• [Supplied records]
Segment Open
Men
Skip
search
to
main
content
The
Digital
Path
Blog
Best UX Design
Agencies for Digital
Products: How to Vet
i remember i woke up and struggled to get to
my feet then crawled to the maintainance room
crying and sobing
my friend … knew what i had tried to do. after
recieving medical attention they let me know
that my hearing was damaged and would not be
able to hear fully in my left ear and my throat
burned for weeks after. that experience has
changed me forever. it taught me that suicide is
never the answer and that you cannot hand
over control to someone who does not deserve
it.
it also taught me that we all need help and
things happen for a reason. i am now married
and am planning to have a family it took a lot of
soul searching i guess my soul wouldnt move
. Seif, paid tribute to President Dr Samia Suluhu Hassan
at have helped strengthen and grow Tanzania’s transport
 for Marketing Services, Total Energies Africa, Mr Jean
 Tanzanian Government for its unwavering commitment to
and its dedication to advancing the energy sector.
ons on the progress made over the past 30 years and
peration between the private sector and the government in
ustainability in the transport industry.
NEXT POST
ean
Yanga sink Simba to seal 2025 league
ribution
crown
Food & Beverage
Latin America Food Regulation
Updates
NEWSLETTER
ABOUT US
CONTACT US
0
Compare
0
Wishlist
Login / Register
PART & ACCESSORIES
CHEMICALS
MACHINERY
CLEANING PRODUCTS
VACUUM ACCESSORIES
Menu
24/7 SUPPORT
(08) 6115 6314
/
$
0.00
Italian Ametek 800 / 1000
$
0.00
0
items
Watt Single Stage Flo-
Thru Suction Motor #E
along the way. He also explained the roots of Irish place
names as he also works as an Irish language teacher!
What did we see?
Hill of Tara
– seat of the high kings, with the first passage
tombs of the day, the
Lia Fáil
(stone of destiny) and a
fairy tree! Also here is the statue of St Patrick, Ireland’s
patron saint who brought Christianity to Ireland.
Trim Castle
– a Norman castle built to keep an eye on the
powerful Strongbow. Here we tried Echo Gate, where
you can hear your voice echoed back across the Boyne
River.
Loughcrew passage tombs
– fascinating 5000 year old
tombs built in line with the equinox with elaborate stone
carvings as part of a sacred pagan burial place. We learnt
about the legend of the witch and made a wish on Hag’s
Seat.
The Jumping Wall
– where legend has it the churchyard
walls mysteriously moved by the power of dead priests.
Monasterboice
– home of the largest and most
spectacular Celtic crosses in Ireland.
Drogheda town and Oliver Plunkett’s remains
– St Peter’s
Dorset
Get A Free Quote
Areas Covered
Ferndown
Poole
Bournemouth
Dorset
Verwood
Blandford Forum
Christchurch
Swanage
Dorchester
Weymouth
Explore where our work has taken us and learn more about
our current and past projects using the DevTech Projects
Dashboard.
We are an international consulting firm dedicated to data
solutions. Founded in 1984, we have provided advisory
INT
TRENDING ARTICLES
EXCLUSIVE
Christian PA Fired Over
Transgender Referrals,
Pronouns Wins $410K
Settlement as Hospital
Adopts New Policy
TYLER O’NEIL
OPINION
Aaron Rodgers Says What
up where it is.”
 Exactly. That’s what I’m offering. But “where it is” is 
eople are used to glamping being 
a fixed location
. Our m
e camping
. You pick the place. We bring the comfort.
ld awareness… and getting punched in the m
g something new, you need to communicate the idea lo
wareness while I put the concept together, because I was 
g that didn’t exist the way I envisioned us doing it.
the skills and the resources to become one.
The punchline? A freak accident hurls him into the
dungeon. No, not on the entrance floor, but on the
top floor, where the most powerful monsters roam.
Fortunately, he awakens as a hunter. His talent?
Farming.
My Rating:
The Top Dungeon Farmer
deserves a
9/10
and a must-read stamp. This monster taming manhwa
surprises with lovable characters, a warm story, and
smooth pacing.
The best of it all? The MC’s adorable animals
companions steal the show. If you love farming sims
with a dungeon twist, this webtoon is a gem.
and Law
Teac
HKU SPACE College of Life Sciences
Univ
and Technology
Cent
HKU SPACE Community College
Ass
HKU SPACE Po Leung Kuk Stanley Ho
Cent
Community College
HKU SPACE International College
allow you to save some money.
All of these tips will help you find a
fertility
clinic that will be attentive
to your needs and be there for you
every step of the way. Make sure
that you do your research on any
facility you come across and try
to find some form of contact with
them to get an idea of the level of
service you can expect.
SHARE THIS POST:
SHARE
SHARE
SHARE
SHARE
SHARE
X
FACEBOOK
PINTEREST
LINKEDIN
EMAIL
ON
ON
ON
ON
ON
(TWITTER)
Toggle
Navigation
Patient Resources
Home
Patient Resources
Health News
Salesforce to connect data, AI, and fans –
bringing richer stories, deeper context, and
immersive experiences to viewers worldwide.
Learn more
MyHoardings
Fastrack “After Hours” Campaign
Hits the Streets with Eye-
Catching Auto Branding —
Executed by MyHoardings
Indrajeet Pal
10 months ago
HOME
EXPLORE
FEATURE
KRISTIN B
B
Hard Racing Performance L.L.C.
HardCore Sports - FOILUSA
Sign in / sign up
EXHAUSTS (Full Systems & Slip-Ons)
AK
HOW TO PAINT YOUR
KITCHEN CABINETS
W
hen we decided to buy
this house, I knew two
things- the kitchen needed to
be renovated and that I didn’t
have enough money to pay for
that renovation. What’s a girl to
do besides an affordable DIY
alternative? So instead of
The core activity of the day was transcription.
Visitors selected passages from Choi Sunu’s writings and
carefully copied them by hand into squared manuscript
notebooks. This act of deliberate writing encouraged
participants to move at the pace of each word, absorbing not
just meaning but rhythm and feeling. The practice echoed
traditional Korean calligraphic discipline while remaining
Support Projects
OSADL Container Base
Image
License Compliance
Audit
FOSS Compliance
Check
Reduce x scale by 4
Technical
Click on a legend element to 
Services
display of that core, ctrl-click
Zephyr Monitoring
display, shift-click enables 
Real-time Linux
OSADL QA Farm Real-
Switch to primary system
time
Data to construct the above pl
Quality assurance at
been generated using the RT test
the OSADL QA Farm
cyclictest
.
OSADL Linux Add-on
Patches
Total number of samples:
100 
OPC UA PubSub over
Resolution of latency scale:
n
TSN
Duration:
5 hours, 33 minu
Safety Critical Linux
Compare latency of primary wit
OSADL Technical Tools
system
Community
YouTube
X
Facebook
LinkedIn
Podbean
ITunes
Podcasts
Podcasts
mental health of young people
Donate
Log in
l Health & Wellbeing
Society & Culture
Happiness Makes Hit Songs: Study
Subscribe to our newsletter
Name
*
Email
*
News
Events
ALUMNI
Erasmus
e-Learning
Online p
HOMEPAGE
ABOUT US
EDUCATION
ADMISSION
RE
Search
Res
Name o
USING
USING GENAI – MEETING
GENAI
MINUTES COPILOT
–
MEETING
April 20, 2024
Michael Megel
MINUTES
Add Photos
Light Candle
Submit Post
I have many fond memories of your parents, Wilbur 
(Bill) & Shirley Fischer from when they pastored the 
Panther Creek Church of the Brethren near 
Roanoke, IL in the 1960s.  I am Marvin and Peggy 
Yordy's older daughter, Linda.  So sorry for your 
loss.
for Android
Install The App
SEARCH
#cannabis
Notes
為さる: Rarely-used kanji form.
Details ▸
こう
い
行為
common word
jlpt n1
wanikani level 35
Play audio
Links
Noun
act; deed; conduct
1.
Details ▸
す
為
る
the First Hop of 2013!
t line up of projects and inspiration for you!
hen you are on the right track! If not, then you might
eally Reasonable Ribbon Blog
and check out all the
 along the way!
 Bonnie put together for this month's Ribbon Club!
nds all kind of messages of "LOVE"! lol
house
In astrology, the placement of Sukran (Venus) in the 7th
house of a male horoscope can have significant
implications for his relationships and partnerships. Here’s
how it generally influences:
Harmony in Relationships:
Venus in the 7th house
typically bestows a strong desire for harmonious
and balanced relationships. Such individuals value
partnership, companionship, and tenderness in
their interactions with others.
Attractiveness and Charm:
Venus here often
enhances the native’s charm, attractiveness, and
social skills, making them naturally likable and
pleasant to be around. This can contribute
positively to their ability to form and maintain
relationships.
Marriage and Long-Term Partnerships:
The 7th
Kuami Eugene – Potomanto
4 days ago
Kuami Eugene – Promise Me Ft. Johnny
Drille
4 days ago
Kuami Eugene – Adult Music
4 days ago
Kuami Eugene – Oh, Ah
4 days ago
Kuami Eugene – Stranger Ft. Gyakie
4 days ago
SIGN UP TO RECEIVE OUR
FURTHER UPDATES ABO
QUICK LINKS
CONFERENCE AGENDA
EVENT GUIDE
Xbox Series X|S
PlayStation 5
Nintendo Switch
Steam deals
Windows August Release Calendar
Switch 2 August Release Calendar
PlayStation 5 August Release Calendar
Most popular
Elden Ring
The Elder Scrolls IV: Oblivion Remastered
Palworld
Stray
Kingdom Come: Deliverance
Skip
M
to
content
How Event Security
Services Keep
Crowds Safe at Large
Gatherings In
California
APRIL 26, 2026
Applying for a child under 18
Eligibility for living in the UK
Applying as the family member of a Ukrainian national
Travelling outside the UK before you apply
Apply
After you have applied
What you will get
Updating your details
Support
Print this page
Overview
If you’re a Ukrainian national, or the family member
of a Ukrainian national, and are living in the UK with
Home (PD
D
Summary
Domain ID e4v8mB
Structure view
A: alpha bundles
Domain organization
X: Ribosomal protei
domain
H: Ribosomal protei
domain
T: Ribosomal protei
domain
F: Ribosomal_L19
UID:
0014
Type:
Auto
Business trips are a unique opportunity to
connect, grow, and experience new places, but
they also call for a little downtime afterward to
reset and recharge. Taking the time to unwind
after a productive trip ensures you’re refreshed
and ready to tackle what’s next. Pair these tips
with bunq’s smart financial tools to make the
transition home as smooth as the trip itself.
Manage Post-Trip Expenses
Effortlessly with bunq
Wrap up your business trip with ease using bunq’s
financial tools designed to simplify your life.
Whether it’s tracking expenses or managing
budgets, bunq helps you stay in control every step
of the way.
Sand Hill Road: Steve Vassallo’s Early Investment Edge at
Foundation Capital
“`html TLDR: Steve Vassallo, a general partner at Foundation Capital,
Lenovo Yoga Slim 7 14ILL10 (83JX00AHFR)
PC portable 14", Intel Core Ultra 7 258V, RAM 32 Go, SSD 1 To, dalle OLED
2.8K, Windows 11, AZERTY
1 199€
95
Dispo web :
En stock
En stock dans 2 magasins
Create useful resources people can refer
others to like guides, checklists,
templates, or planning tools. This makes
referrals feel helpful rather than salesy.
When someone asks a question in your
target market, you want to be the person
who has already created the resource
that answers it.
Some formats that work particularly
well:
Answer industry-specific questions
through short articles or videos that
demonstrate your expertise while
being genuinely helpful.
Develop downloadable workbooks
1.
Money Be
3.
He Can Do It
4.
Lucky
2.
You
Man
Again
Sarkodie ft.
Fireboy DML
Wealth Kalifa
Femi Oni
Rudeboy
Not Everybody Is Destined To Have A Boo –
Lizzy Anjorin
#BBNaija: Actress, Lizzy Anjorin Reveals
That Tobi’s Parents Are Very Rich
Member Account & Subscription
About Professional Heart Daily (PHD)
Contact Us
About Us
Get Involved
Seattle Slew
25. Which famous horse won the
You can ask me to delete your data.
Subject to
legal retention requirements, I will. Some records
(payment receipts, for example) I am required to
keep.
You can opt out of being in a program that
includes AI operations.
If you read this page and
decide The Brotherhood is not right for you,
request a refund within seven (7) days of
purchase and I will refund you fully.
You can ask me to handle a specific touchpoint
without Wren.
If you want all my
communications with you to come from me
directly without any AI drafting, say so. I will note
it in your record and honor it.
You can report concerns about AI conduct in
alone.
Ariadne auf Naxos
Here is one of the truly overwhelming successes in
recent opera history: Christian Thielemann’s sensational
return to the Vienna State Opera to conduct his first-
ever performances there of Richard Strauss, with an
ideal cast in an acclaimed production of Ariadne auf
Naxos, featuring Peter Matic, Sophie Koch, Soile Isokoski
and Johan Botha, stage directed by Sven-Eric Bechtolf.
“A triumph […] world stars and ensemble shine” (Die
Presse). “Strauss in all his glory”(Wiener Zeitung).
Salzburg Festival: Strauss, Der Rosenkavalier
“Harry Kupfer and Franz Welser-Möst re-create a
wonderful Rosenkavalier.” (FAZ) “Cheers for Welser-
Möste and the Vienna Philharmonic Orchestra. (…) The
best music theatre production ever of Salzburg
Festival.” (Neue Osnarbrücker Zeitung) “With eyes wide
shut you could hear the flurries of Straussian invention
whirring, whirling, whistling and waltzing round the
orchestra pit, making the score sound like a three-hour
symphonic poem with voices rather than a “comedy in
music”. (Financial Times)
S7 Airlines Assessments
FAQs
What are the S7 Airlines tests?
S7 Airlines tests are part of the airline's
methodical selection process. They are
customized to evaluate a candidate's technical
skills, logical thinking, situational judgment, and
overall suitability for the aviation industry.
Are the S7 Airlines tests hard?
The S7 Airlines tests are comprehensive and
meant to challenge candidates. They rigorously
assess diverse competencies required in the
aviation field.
Segment Closed
• [What you are asked to do]
For the word "Ukrainian", work out how many lines of the entries contain it, and state the number alone.

• [Response area]
3